Beginning on January 4, 1945, newspapers and radio stations were requested (strongly encouraged, guilted, or sometimes threatened) to suppress any reporting of balloon incidents. The censorship strategy was designed to (1) keep Japanese agents in North America in the dark, and (2) prevent panic among American citizens. This censorship proved effective, and few Americans even today have even heard of the balloon bombs. Japanese propaganda began reporting massive fires and widespread panic in the western USA, but no one paid any attention.
U.S. officials also worried about a far more deadly use for the balloon bombs — namely chemical or biological warfare payloads. Japan had already used biological and chemical weapons against Chinese forces in the Battle of Changde during 1943, and there was a credible threat that they would use them against the United States. Postwar evidence shows that Japanese bio-chem warfare proponents wanted to use bubonic plague, anthrax, rinderpest, and smut fungus to attack America.
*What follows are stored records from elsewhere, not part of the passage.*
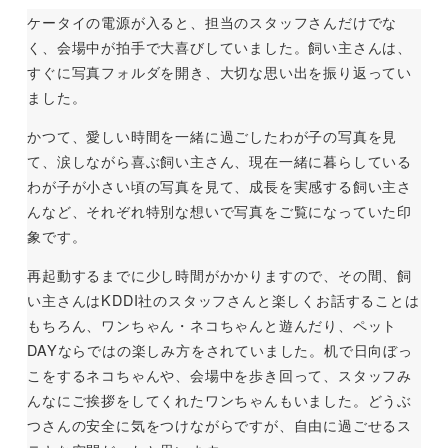
ケータイの電源が入ると、担当のスタッフさんだけでな
く、会場中が拍手で大喜びしていました。飼い主さんは、
すぐに写真フォルダを開き、大切な思い出を振り返ってい
ました。
かつて、愛しい時間を一緒に過ごしたわが子の写真を見
て、涙しながら喜ぶ飼い主さん、現在一緒に暮らしている
わが子が小さい頃の写真を見て、成長を実感する飼い主さ
んなど、それぞれ特別な想いで写真をご覧になっていた印
象です。
再起動するまでに少し時間がかかりますので、その間、飼
い主さんはKDDI社のスタッフさんと楽しくお話することは
もちろん、ワンちゃん・ネコちゃんと遊んだり、ペット
DAYならではの楽しみ方をされていました。机で日向ぼっ
こをするネコちゃんや、会場中を歩き回って、スタッフみ
んなにご挨拶をしてくれたワンちゃんもいました。どうぶ
つさんの安全に気をつけながらですが、自由に過ごせるス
Prime Minister Tojo refused to approve this type of attack, as he believed that the U.S. would respond in kind with overwhelming force.
In early 1945, U.S. officials initiated the “Lightning Project” by directing agricultural officers and veterinarians to look for evidence of any new types of livestock or crop diseases. Decontamination chemicals and gear were stockpiled in the West, and realistic preparations were made to deal with biological warfare that thankfully never came to pass.
While keeping news of the balloon bomb attacks out of the media, the U.S. military created a secret operation to combat the growing number forest fires started by Japanese incendiaries. The program was titled Operation Firefly, and this mobilized the 555th Parachute Infantry Battalion, America’s first black paratrooper unit.
The men of the “Triple Nickels” thought they were being sent to the Pacific Theatre but instead found themselves stationed at Pendleton Field in Oregon. There they trained for their dangerous new mission — parachuting into remote areas of the northwest to fight fires.
Ultimately, the men of the 555th fought 28 fires between July and October 1945, parachuting in to combat 15 of them. One member of the 555th died during a jump in early August — fortunately he was the only fatality of Operation Firefly.
During this time, the term “Smokejumpers” was created and often used to describe the airborne firefighters. But since the 555th Parachute Infantry Battalion was a U.S. Army unit, they were described in official reports as paratroopers, serving their nation during wartime when it was attacked by a foreign power.